• **Work to be completed**
The answer must consist of every line below that holds the word "previous".
--------------------------------
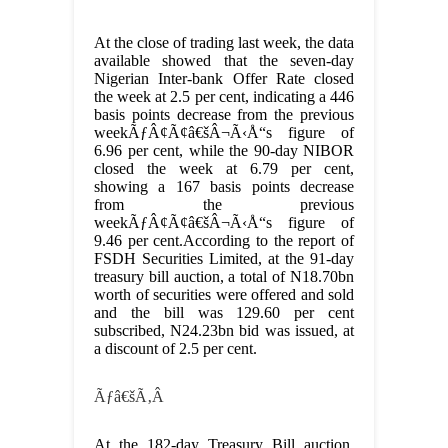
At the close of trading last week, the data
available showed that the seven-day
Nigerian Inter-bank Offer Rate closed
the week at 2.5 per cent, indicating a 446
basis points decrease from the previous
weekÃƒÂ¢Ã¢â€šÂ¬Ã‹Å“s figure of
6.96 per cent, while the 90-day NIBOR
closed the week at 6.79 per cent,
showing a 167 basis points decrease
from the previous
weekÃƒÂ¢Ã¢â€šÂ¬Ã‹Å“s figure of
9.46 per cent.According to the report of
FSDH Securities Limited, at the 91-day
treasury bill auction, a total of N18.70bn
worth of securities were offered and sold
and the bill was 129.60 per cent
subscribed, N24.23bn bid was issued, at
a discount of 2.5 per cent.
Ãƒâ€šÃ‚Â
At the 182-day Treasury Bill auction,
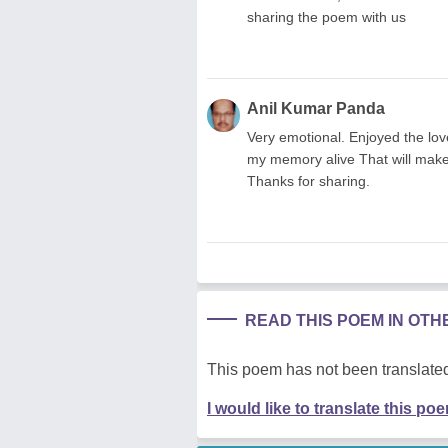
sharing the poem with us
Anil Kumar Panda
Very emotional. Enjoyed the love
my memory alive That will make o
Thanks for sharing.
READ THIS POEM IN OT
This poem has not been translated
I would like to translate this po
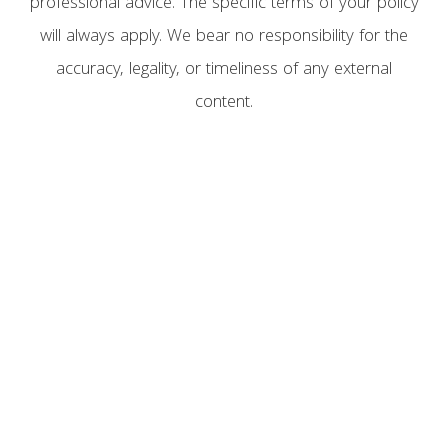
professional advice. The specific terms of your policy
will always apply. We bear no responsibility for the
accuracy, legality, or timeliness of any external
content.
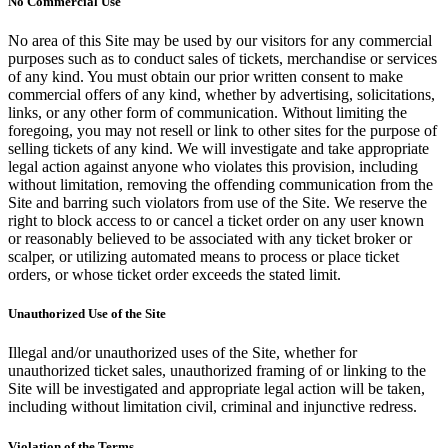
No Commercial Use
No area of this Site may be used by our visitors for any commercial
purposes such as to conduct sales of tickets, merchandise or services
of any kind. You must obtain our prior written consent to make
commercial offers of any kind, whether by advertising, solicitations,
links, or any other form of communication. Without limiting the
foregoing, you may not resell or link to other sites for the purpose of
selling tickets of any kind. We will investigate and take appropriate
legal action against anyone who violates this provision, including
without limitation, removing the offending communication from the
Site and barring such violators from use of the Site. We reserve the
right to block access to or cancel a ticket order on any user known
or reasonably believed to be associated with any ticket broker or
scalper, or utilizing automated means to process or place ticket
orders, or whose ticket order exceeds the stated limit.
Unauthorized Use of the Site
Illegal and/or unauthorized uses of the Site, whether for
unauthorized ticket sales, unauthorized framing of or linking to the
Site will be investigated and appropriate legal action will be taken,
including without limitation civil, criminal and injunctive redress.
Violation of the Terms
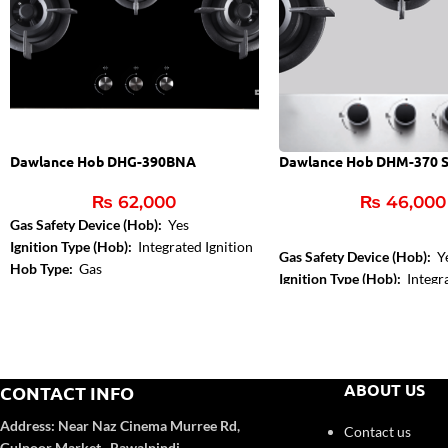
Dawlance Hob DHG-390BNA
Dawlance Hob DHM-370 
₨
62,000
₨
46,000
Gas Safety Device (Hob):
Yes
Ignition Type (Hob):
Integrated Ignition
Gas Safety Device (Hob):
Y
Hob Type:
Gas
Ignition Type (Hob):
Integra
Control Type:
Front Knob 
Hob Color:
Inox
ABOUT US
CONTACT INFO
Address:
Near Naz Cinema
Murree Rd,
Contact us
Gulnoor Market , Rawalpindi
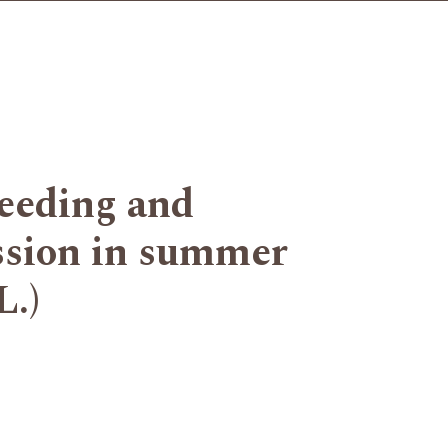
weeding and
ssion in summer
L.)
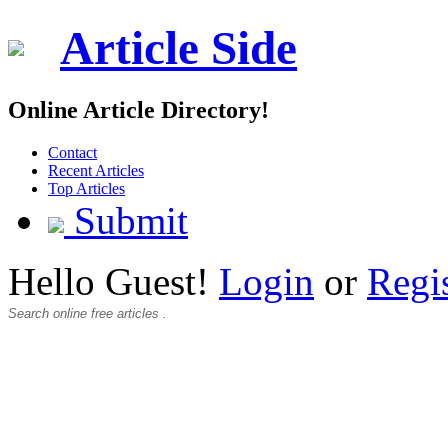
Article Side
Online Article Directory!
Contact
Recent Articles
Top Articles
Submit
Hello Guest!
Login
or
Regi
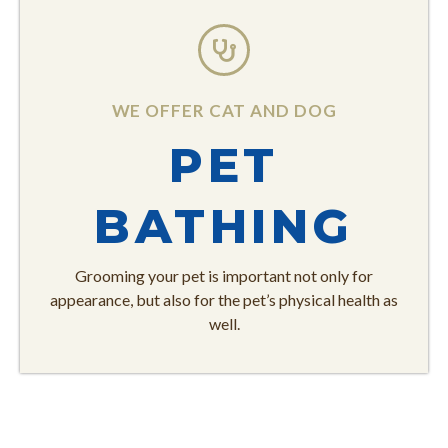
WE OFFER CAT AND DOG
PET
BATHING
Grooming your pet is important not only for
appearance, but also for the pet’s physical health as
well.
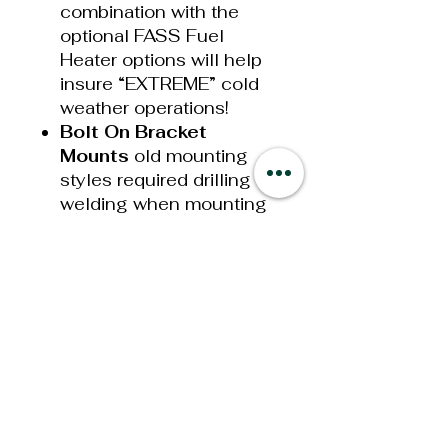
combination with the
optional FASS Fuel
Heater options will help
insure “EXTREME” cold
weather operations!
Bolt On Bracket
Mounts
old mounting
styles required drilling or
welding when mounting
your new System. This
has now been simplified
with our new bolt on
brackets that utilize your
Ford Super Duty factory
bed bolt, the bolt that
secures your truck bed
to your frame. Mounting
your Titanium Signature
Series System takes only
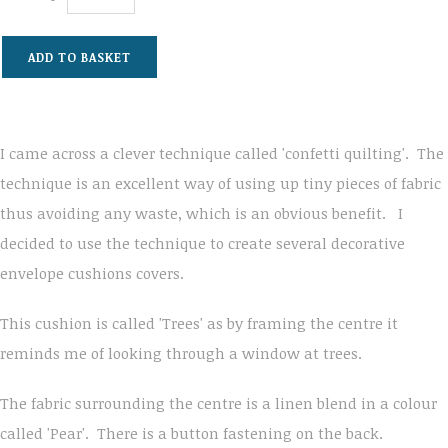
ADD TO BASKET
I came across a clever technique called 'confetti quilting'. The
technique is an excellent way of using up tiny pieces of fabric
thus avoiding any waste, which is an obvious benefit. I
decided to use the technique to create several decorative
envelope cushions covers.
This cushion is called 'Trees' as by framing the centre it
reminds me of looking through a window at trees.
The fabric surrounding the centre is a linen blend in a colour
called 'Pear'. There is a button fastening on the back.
--------------------------------
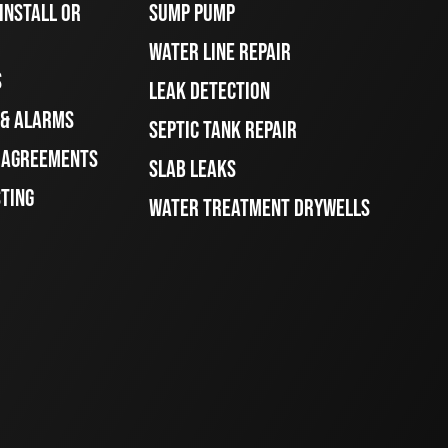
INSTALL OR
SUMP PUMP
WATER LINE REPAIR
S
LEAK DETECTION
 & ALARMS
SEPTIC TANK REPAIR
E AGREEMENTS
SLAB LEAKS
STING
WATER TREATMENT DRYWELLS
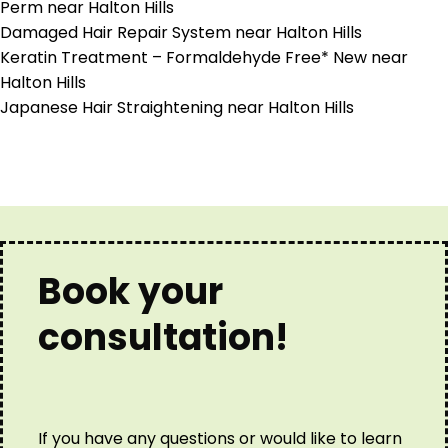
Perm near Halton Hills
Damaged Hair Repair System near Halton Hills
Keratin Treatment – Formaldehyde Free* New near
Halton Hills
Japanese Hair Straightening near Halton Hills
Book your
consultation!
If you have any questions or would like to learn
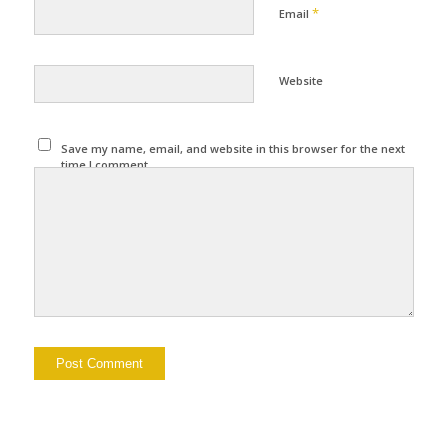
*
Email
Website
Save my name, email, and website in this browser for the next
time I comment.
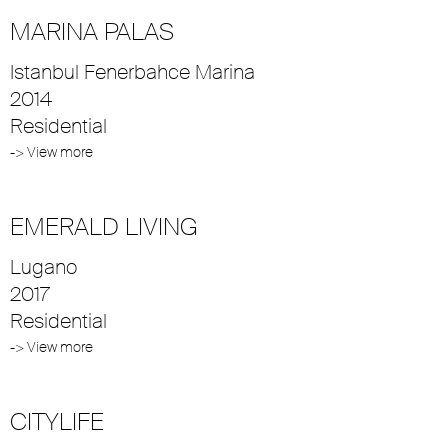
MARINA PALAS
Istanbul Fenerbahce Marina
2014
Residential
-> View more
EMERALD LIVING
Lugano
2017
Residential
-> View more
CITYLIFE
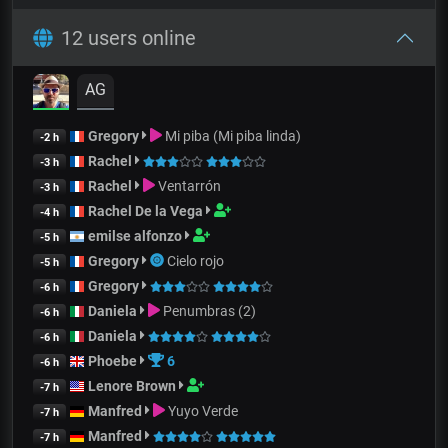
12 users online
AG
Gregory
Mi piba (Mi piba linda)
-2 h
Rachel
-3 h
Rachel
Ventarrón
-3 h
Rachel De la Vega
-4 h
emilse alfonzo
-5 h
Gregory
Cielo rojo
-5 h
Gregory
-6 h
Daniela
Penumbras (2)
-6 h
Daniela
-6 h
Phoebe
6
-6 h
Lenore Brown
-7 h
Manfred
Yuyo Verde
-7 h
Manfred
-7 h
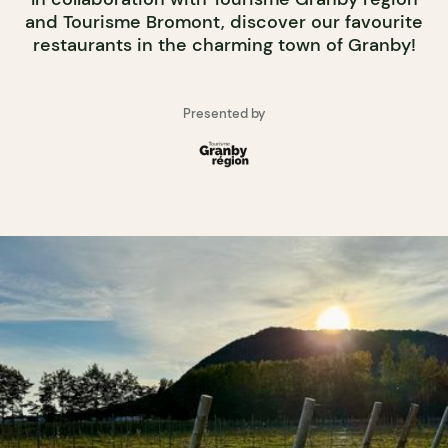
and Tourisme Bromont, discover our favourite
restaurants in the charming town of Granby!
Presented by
--------------------------------
• **Result below**
basis points decrease from the previous
from the previous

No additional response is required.